▸ TASK REQUIREMENTS
What you give back should be exactly the lines from the one with "La fragranza è racchi" through the end of the data, without the pictures.

━━━ MATERIAL FOR THE TASK ━━━

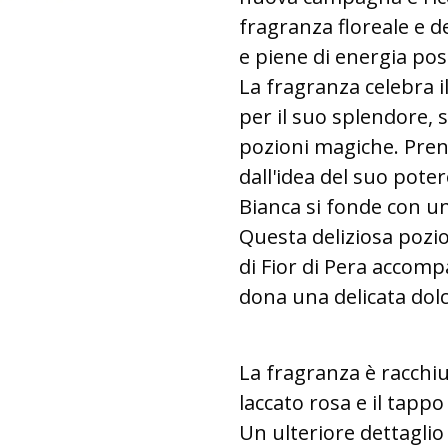
fragranza floreale e de
e piene di energia posi
La fragranza celebra il
per il suo splendore, s
pozioni magiche. Pren
dall'idea del suo pote
Bianca si fonde con u
Questa deliziosa pozio
di Fior di Pera accom
dona una delicata dolce
La fragranza è racchi
laccato rosa e il tapp
Un ulteriore dettaglio 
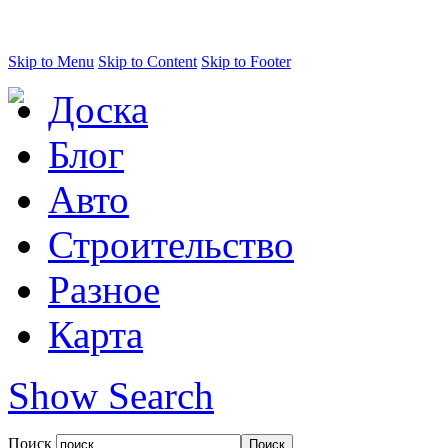
Skip to Menu
Skip to Content
Skip to Footer
Доска
Блог
Авто
Строительство
Разное
Карта
Show Search
Поиск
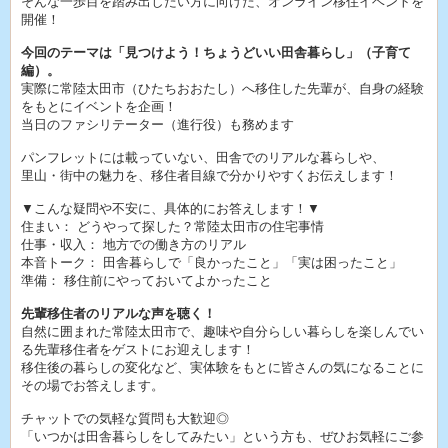
そんな一歩目を踏み出したい方に向けた、オンライン移住イベントを
開催！
今回のテーマは「見つけよう！ちょうどいい田舎暮らし」（子育て
編）。
実際に常陸太田市（ひたちおおたし）へ移住した先輩が、自身の経験
をもとにイベントを企画！
当日のファシリテーター（進行役）も務めます
パンフレットには載っていない、田舎でのリアルな暮らしや、
里山・街中の魅力を、移住者目線で分かりやすくお伝えします！
▼こんな疑問や不安に、具体的にお答えします！▼
住まい： どうやって探した？常陸太田市の住宅事情
仕事・収入： 地方での働き方のリアル
本音トーク： 田舎暮らしで「良かったこと」「実は困ったこと」
準備： 移住前にやっておいてよかったこと
先輩移住者のリアルな声を聴く！
自然に囲まれた常陸太田市で、趣味や自分らしい暮らしを楽しんでい
る先輩移住者をゲストにお迎えします！
移住後の暮らしの変化など、実体験をもとに皆さんの気になることに
その場でお答えします。
チャットでの気軽な質問も大歓迎◎
「いつかは田舎暮らしをしてみたい」という方も、ぜひお気軽にご参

━━━

▸ ANSWER SPACE
La fragranza è racchi
laccato rosa e il tapp
Un ulteriore dettaglio 
Skip to Menu
Skip to Content
Skip to Footer
Доска
Блог
Авто
Строительство
Разное
Карта
Show Search
Поиск
そんな一歩目を踏み出したい方に向けた、オンライン移住イベントを
開催！
今回のテーマは「見つけよう！ちょうどいい田舎暮らし」（子育て
編）。
実際に常陸太田市（ひたちおおたし）へ移住した先輩が、自身の経験
をもとにイベントを企画！
当日のファシリテーター（進行役）も務めます
パンフレットには載っていない、田舎でのリアルな暮らしや、
里山・街中の魅力を、移住者目線で分かりやすくお伝えします！
▼こんな疑問や不安に、具体的にお答えします！▼
住まい： どうやって探した？常陸太田市の住宅事情
仕事・収入： 地方での働き方のリアル
本音トーク： 田舎暮らしで「良かったこと」「実は困ったこと」
準備： 移住前にやっておいてよかったこと
先輩移住者のリアルな声を聴く！
自然に囲まれた常陸太田市で、趣味や自分らしい暮らしを楽しんでい
る先輩移住者をゲストにお迎えします！
移住後の暮らしの変化など、実体験をもとに皆さんの気になることに
その場でお答えします。
チャットでの気軽な質問も大歓迎◎
「いつかは田舎暮らしをしてみたい」という方も、ぜひお気軽にご参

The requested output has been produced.